Bisogna dire qualcosa della scelta di Giuliano Ferrara di “scendere in campo” con una lista a difesa della vita. Secondo me e' un errore, la lista raccogliera' pochi voti e la nettezza delle sue posizioni si annacquera' nella contesa politica. Sarebbe molto piu' utile una lobby trasversale agli schieramenti, sostenuta anche dalle limpide argomentazioni dell'elefantino. In effetti questo non c'e', la presenza cattolica negli opposti schieramenti e' ugualmente di basso profilo su questi temi: forse anche a questo e' dovuta la decisione di Ferrara.

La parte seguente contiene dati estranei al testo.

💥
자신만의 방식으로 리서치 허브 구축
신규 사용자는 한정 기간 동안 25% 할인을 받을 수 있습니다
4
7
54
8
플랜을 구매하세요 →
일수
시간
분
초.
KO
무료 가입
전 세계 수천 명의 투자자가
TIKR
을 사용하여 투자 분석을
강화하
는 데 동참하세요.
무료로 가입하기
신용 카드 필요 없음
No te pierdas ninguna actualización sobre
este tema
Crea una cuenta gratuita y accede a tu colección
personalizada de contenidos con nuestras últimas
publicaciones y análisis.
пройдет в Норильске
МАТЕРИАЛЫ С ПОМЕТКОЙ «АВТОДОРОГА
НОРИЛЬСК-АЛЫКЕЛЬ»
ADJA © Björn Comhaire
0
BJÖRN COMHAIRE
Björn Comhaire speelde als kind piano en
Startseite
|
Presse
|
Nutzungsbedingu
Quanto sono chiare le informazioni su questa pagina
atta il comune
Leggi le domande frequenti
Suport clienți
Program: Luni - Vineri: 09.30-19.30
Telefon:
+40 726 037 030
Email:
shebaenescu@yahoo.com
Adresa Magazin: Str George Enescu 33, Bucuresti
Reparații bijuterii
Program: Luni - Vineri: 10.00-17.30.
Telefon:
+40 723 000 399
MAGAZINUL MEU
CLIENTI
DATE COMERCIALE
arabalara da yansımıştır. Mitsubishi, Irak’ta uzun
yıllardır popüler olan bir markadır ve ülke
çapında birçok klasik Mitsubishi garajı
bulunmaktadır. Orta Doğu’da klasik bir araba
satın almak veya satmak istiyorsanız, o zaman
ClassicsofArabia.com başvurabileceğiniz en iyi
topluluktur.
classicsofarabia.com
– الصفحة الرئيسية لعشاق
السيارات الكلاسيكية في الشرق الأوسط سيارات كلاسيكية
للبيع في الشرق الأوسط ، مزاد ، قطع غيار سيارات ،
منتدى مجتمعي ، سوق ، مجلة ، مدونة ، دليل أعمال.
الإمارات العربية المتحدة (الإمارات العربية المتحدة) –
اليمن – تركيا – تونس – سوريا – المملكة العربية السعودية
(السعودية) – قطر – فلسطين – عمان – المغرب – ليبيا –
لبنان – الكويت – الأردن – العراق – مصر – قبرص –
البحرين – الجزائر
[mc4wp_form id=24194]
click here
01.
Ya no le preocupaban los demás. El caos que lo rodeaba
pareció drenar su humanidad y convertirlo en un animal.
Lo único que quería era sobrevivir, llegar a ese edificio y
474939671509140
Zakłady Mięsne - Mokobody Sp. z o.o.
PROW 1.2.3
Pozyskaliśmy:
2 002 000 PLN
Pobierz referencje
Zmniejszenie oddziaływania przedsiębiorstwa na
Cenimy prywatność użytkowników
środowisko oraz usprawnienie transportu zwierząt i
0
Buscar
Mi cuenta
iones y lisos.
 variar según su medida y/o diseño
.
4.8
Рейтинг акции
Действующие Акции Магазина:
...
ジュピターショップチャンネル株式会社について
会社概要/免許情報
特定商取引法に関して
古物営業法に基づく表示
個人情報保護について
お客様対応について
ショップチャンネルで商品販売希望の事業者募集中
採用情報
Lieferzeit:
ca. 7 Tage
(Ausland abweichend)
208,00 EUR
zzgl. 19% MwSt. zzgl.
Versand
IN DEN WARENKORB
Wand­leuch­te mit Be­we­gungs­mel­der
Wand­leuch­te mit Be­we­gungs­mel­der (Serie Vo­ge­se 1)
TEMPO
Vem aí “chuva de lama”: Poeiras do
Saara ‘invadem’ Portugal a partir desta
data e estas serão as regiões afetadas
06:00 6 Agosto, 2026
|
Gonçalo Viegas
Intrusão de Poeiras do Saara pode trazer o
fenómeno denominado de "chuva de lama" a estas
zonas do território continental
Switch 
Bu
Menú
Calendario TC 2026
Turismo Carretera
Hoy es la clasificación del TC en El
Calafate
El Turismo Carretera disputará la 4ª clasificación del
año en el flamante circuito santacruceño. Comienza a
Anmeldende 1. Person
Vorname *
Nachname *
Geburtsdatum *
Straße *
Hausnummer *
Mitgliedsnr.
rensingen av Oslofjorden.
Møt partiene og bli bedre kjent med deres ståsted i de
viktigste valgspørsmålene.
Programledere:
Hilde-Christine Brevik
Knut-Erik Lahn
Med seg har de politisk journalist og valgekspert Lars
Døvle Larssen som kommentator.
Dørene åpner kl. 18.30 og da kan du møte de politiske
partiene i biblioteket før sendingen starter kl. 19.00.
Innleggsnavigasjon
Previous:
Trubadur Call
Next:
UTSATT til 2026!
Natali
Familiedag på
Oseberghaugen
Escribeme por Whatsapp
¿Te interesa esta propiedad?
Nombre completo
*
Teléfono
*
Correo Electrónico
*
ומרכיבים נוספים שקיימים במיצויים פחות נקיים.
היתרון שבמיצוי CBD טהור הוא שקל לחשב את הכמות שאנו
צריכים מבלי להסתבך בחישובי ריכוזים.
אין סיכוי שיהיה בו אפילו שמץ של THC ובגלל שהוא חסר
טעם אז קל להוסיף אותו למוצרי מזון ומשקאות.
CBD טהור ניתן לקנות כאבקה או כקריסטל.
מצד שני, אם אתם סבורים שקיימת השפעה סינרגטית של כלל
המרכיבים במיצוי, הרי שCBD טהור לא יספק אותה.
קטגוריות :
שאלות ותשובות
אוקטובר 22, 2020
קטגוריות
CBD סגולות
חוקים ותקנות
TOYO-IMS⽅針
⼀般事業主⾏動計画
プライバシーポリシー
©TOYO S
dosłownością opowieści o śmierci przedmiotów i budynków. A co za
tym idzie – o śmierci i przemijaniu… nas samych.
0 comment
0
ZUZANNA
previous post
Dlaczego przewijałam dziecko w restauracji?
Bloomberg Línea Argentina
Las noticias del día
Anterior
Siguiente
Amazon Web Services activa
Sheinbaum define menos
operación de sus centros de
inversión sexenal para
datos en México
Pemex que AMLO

A questo e' legata anche la “questione UDC”, con l'apparente sostegno della CEI all'autonomia del partito di Casini: apparente, perche' la frase attribuita al direttore di Avvenire, letta come e' stata pronunciata, e' molto piu' sfumata di come e' stata presentata, e fa riferimento piuttosto a “certi umori” coglibili nel mondo cattolico. Umori reali, c'e' la voglia di una formazione politica che rappresenti i cattolici direttamente, senza rassegnarsi a un ruolo di minoranza nei partitoni attuali. Ma un partito simile non c'e', non e' l'UDC: per un partito convincente nella parte di rappresentante dei cattolici ci vorrebbe la voglia di impegnarsi sui temi della vita e della famiglia, di fare battaglie, di alzare la voce, non di sonnecchiare comodamente sulle poltrone ottenute dagli alleati, lasciando ai movimenti sostenere le battaglie a cui poi accodarsi.
Facciamoci coraggio, nessuno ci rappresenta, facciamoci sentire come possiamo.
Velocemente, notiamo che continua l'attenzione alla proposta di moratoria sull'aborto. Sono emerse anche le posizioni di alcuni laici che non condividono la proposta ma che sono disponibili a discuterne. Resta invece coerentemente fedele ai suoi principi Rosy Bindi, che afferma che il Paese non e' pronto per modifiche alla legge 194, e che in fondo la colpa per la mancata piena attuazione delle norme in essa previste e' dei cattolici, che non hanno accettato la logica dell'aborto. Quello che risulta difficile da capire e' la logica della Bindi, che per altro ha trovato un alleato un Casini, Pierferdinando, ovviamente: ah, cosa si fa' per distinguersi da Berlusconi!